■ PROBLEM TO SOLVE ■
List all lines in the material below that contain "Source".

■ DATA SUPPLIED ■
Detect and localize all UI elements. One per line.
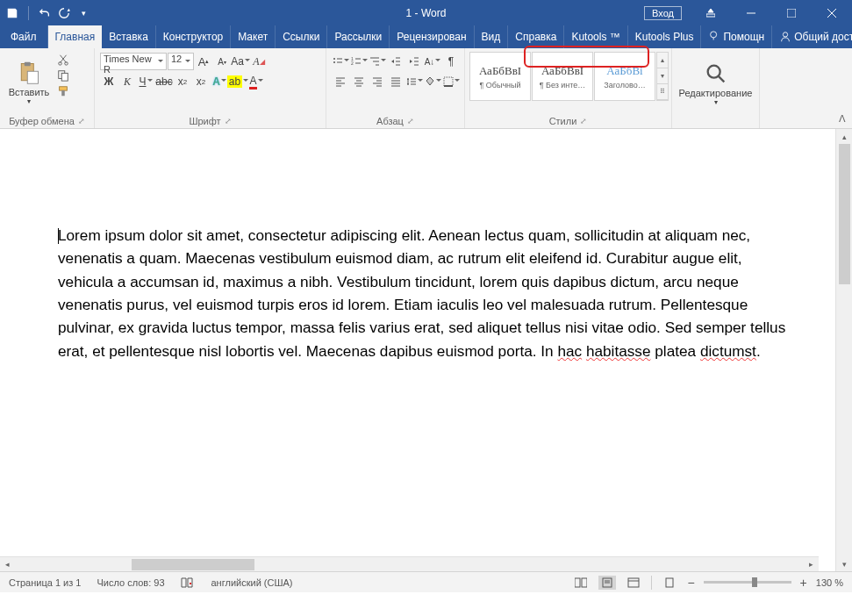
- tab-help[interactable]: Справка: [508, 25, 564, 48]
- gallery-up-icon[interactable]: ▴: [657, 53, 668, 68]
- format-painter-icon[interactable]: [56, 84, 70, 98]
- save-icon[interactable]: [5, 6, 19, 20]
- align-right-icon[interactable]: [369, 73, 386, 90]
- vscroll-up-icon[interactable]: ▴: [836, 129, 852, 144]
- hscroll-thumb[interactable]: [132, 559, 254, 570]
- bold-button[interactable]: Ж: [100, 73, 118, 90]
- vscroll-thumb[interactable]: [839, 144, 850, 284]
- font-size-combo[interactable]: 12: [168, 53, 194, 70]
- tab-kutools-plus[interactable]: Kutools Plus: [628, 25, 702, 48]
- undo-icon[interactable]: [38, 6, 52, 20]
- status-language[interactable]: английский (США): [211, 577, 293, 588]
- qat-separator: [28, 6, 29, 20]
- hscroll-right-icon[interactable]: ▸: [804, 557, 819, 572]
- align-left-icon[interactable]: [332, 73, 349, 90]
- tab-review[interactable]: Рецензирован: [390, 25, 474, 48]
- spell-err[interactable]: habitasse: [586, 342, 651, 360]
- style-heading1[interactable]: АаБбВіЗаголово…: [594, 52, 655, 101]
- gallery-more-icon[interactable]: ⠿: [657, 84, 668, 100]
- font-label: Шрифт: [189, 116, 220, 126]
- tab-references[interactable]: Ссылки: [276, 25, 327, 48]
- sort-icon[interactable]: A↓: [424, 53, 441, 70]
- view-read-icon[interactable]: [572, 576, 590, 590]
- status-words[interactable]: Число слов: 93: [97, 577, 164, 588]
- show-marks-icon[interactable]: ¶: [442, 53, 460, 70]
- gallery-down-icon[interactable]: ▾: [657, 68, 668, 84]
- subscript-button[interactable]: x2: [174, 73, 191, 90]
- paste-button[interactable]: Вставить ▾: [4, 51, 54, 114]
- horizontal-scrollbar[interactable]: ◂ ▸: [0, 556, 819, 571]
- increase-indent-icon[interactable]: [405, 53, 423, 70]
- tab-layout[interactable]: Макет: [231, 25, 276, 48]
- tab-file[interactable]: Файл: [0, 25, 48, 48]
- tab-kutools[interactable]: Kutools ™: [564, 25, 627, 48]
- svg-rect-57: [575, 578, 580, 587]
- find-button[interactable]: Редактирование ▾: [677, 51, 755, 116]
- page-wrapper[interactable]: Lorem ipsum dolor sit amet, consectetur …: [0, 129, 835, 571]
- close-icon[interactable]: [812, 0, 852, 25]
- italic-button[interactable]: К: [118, 73, 136, 90]
- redo-icon[interactable]: [57, 6, 71, 20]
- zoom-level[interactable]: 130 %: [816, 577, 843, 588]
- tab-share[interactable]: Общий доступ: [772, 25, 852, 48]
- tab-home[interactable]: Главная: [48, 25, 103, 48]
- font-color-button[interactable]: A: [247, 73, 265, 90]
- group-font: Times New R 12 A▴ A▾ Aa A◢ Ж К Ч abc x2 …: [95, 48, 326, 128]
- view-print-icon[interactable]: [598, 576, 616, 590]
- font-launcher-icon[interactable]: ⤢: [225, 117, 232, 125]
- paragraph-launcher-icon[interactable]: ⤢: [407, 117, 414, 125]
- zoom-slider[interactable]: [704, 581, 791, 584]
- tab-view[interactable]: Вид: [475, 25, 509, 48]
- tab-insert[interactable]: Вставка: [102, 25, 156, 48]
- decrease-font-icon[interactable]: A▾: [213, 53, 231, 70]
- status-proofing-icon[interactable]: [181, 577, 196, 588]
- collapse-ribbon-icon[interactable]: ᐱ: [839, 113, 846, 125]
- strike-button[interactable]: abc: [155, 73, 173, 90]
- bullets-icon[interactable]: [332, 53, 349, 70]
- status-page[interactable]: Страница 1 из 1: [9, 577, 81, 588]
- styles-launcher-icon[interactable]: ⤢: [580, 117, 587, 125]
- vscroll-down-icon[interactable]: ▾: [836, 556, 852, 571]
- shading-icon[interactable]: [424, 73, 441, 90]
- svg-rect-2: [787, 9, 796, 18]
- underline-button[interactable]: Ч: [137, 73, 154, 90]
- spell-err[interactable]: hac: [557, 342, 582, 360]
- qat-customize-icon[interactable]: ▾: [76, 6, 90, 20]
- clipboard-launcher-icon[interactable]: ⤢: [78, 117, 85, 125]
- svg-rect-13: [61, 73, 68, 81]
- text-effects-icon[interactable]: A: [211, 73, 228, 90]
- hscroll-left-icon[interactable]: ◂: [0, 557, 15, 572]
- view-web-icon[interactable]: [625, 576, 642, 590]
- svg-rect-53: [444, 77, 453, 86]
- spell-err[interactable]: dictumst: [700, 342, 756, 360]
- highlight-button[interactable]: ab: [229, 73, 247, 90]
- style-normal[interactable]: АаБбВвІ¶ Обычный: [469, 52, 531, 101]
- superscript-button[interactable]: x2: [192, 73, 210, 90]
- borders-icon[interactable]: [442, 73, 460, 90]
- tab-design[interactable]: Конструктор: [156, 25, 231, 48]
- document-page[interactable]: Lorem ipsum dolor sit amet, consectetur …: [0, 129, 835, 362]
- increase-font-icon[interactable]: A▴: [195, 53, 212, 70]
- font-name-combo[interactable]: Times New R: [100, 53, 167, 70]
- zoom-in-button[interactable]: +: [800, 576, 807, 590]
- multilevel-icon[interactable]: [369, 53, 386, 70]
- minimize-icon[interactable]: [731, 0, 771, 25]
- style-no-spacing[interactable]: АаБбВвІ¶ Без инте…: [532, 52, 593, 101]
- cut-icon[interactable]: [56, 53, 70, 67]
- justify-icon[interactable]: [387, 73, 405, 90]
- zoom-to-page-icon[interactable]: [661, 576, 678, 590]
- numbering-icon[interactable]: 12: [350, 53, 368, 70]
- decrease-indent-icon[interactable]: [387, 53, 405, 70]
- line-spacing-icon[interactable]: [405, 73, 423, 90]
- ribbon-options-icon[interactable]: [691, 0, 731, 25]
- tab-tell-me[interactable]: Помощн: [701, 25, 772, 48]
- align-center-icon[interactable]: [350, 73, 368, 90]
- clear-format-icon[interactable]: A◢: [250, 53, 268, 70]
- zoom-out-button[interactable]: −: [687, 576, 694, 590]
- vertical-scrollbar[interactable]: ▴ ▾: [835, 129, 852, 571]
- login-button[interactable]: Вход: [644, 6, 682, 20]
- maximize-icon[interactable]: [771, 0, 812, 25]
- tab-mailings[interactable]: Рассылки: [327, 25, 390, 48]
- change-case-button[interactable]: Aa: [232, 53, 249, 70]
- copy-icon[interactable]: [56, 68, 70, 82]
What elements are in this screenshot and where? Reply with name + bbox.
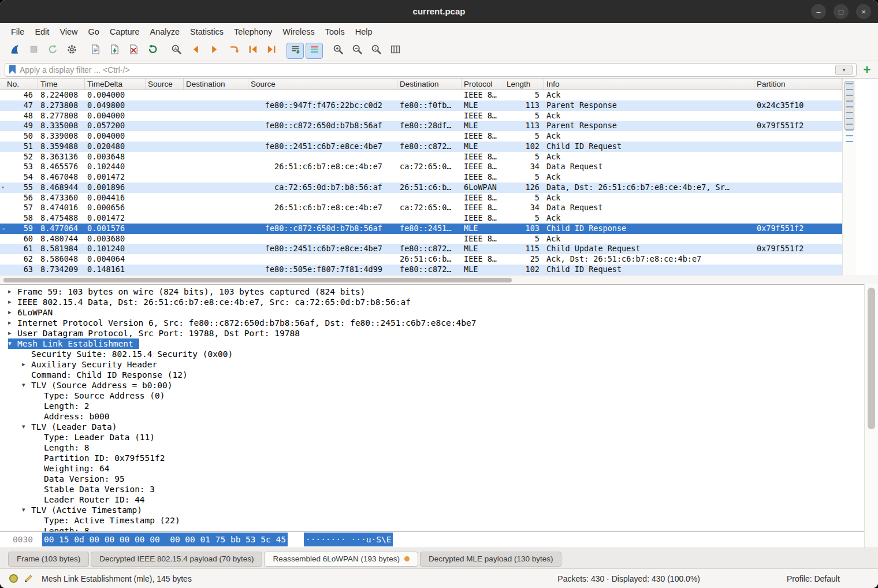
auto-scroll-button[interactable] (287, 43, 304, 59)
save-file-button[interactable] (106, 43, 123, 59)
packet-row-50[interactable]: 508.3390080.004000IEEE 8…5Ack (0, 131, 842, 142)
tree-collapsed-icon[interactable]: ▸ (8, 328, 17, 338)
column-header-info[interactable]: Info (544, 79, 754, 90)
packet-row-61[interactable]: 618.5819840.101240fe80::2451:c6b7:e8ce:4… (0, 244, 842, 254)
previous-packet-button[interactable] (187, 43, 204, 59)
menu-go[interactable]: Go (83, 23, 105, 40)
detail-line[interactable]: Address: b000 (0, 411, 864, 422)
status-profile[interactable]: Profile: Default (787, 574, 869, 583)
close-file-button[interactable] (125, 43, 142, 59)
tree-collapsed-icon[interactable]: ▸ (8, 286, 17, 297)
packet-row-53[interactable]: 538.4655760.10244026:51:c6:b7:e8:ce:4b:e… (0, 162, 842, 172)
menu-wireless[interactable]: Wireless (277, 23, 320, 40)
detail-line[interactable]: Length: 8 (0, 442, 864, 453)
reload-button[interactable] (144, 43, 161, 59)
detail-line[interactable]: Security Suite: 802.15.4 Security (0x00) (0, 349, 864, 359)
zoom-original-button[interactable]: 1 (367, 43, 385, 59)
detail-line[interactable]: Data Version: 95 (0, 474, 864, 484)
packet-row-51[interactable]: 518.3594880.020480fe80::2451:c6b7:e8ce:4… (0, 142, 842, 152)
packet-list-horizontal-scrollbar[interactable] (0, 275, 842, 284)
detail-line[interactable]: ▸Auxiliary Security Header (0, 359, 864, 370)
start-capture-button[interactable] (6, 43, 23, 59)
zoom-out-button[interactable] (348, 43, 366, 59)
detail-line[interactable]: Stable Data Version: 3 (0, 484, 864, 494)
goto-packet-button[interactable] (225, 43, 242, 59)
capture-options-button[interactable] (63, 43, 80, 59)
capture-comment-pencil-icon[interactable] (24, 574, 34, 583)
packet-row-47[interactable]: 478.2738080.049800fe80::947f:f476:22bc:c… (0, 101, 842, 111)
menu-help[interactable]: Help (350, 23, 378, 40)
add-filter-button[interactable]: + (861, 64, 873, 76)
packet-list-vertical-scrollbar[interactable] (842, 79, 856, 275)
column-header-no-[interactable]: No. (0, 79, 38, 90)
menu-tools[interactable]: Tools (320, 23, 350, 40)
find-packet-button[interactable]: A (168, 43, 185, 59)
packet-row-55[interactable]: 55•8.4689440.001896ca:72:65:0d:b7:b8:56:… (0, 183, 842, 193)
detail-line[interactable]: Type: Source Address (0) (0, 390, 864, 401)
menu-telephony[interactable]: Telephony (229, 23, 277, 40)
zoom-in-button[interactable] (329, 43, 347, 59)
column-header-timedelta[interactable]: TimeDelta (85, 79, 146, 90)
detail-line[interactable]: Weighting: 64 (0, 463, 864, 474)
filter-input-wrap[interactable]: ▾ (5, 63, 857, 77)
next-packet-button[interactable] (206, 43, 223, 59)
filter-history-dropdown[interactable]: ▾ (835, 65, 853, 75)
tree-expanded-icon[interactable]: ▾ (22, 380, 31, 390)
filter-input[interactable] (20, 65, 831, 75)
column-header-length[interactable]: Length (504, 79, 544, 90)
tree-collapsed-icon[interactable]: ▸ (8, 297, 17, 307)
detail-line[interactable]: ▸User Datagram Protocol, Src Port: 19788… (0, 328, 864, 338)
detail-line[interactable]: Partition ID: 0x79f551f2 (0, 453, 864, 463)
column-header-protocol[interactable]: Protocol (462, 79, 504, 90)
resize-columns-button[interactable] (386, 43, 404, 59)
last-packet-button[interactable] (263, 43, 280, 59)
menu-analyze[interactable]: Analyze (144, 23, 185, 40)
byte-view-tab[interactable]: Frame (103 bytes) (8, 552, 89, 567)
stop-capture-button[interactable] (25, 43, 42, 59)
packet-row-59[interactable]: 59→8.4770640.001576fe80::c872:650d:b7b8:… (0, 224, 842, 234)
detail-line[interactable]: ▸Frame 59: 103 bytes on wire (824 bits),… (0, 286, 864, 297)
packet-row-46[interactable]: 468.2240080.004000IEEE 8…5Ack (0, 90, 842, 101)
scrollbar-thumb[interactable] (844, 81, 854, 131)
packet-row-57[interactable]: 578.4740160.00065626:51:c6:b7:e8:ce:4b:e… (0, 203, 842, 213)
packet-row-48[interactable]: 488.2778080.004000IEEE 8…5Ack (0, 111, 842, 121)
detail-line[interactable]: ▸Internet Protocol Version 6, Src: fe80:… (0, 318, 864, 328)
detail-line[interactable]: Leader Router ID: 44 (0, 494, 864, 505)
menu-capture[interactable]: Capture (105, 23, 145, 40)
packet-row-58[interactable]: 588.4754880.001472IEEE 8…5Ack (0, 213, 842, 224)
details-vertical-scrollbar[interactable] (864, 284, 878, 548)
byte-view-tab[interactable]: Decrypted MLE payload (130 bytes) (420, 552, 561, 567)
packet-row-60[interactable]: 608.4807440.003680IEEE 8…5Ack (0, 234, 842, 244)
tree-collapsed-icon[interactable]: ▸ (22, 359, 31, 370)
titlebar[interactable]: current.pcap –□× (0, 0, 878, 23)
column-header-partition[interactable]: Partition (754, 79, 842, 90)
detail-line[interactable]: Length: 2 (0, 401, 864, 411)
column-header-destination[interactable]: Destination (397, 79, 462, 90)
column-header-source[interactable]: Source (248, 79, 397, 90)
packet-row-52[interactable]: 528.3631360.003648IEEE 8…5Ack (0, 152, 842, 162)
column-header-source[interactable]: Source (146, 79, 184, 90)
detail-line[interactable]: ▾TLV (Leader Data) (0, 422, 864, 432)
scrollbar-thumb[interactable] (868, 288, 875, 429)
byte-view-tab[interactable]: Reassembled 6LoWPAN (193 bytes) (264, 552, 418, 567)
column-header-destination[interactable]: Destination (184, 79, 248, 90)
scrollbar-thumb[interactable] (3, 278, 512, 282)
byte-view-tab[interactable]: Decrypted IEEE 802.15.4 payload (70 byte… (91, 552, 262, 567)
hex-bytes-selected[interactable]: 00 15 0d 00 00 00 00 00 00 00 01 75 bb 5… (42, 533, 288, 546)
first-packet-button[interactable] (244, 43, 261, 59)
menu-statistics[interactable]: Statistics (185, 23, 229, 40)
tree-collapsed-icon[interactable]: ▸ (8, 318, 17, 328)
detail-line[interactable]: ▾Mesh Link Establishment (0, 338, 864, 349)
packet-row-54[interactable]: 548.4670480.001472IEEE 8…5Ack (0, 172, 842, 183)
packet-row-49[interactable]: 498.3350080.057200fe80::c872:650d:b7b8:5… (0, 121, 842, 131)
detail-line[interactable]: Type: Active Timestamp (22) (0, 515, 864, 526)
menu-file[interactable]: File (6, 23, 29, 40)
detail-line[interactable]: Command: Child ID Response (12) (0, 370, 864, 380)
menu-edit[interactable]: Edit (29, 23, 54, 40)
tree-expanded-icon[interactable]: ▾ (8, 338, 17, 349)
menu-view[interactable]: View (54, 23, 83, 40)
detail-line[interactable]: Length: 8 (0, 526, 864, 531)
open-file-button[interactable] (87, 43, 104, 59)
restart-capture-button[interactable] (44, 43, 61, 59)
hex-ascii-selected[interactable]: ········ ···u·S\E (304, 533, 393, 546)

■ RESPONSE TO THIS EXERCISE ■
detail-line[interactable]: Type: Source Address (0) (0, 390, 864, 401)
column-header-source[interactable]: Source (248, 79, 397, 90)
column-header-source[interactable]: Source (146, 79, 184, 90)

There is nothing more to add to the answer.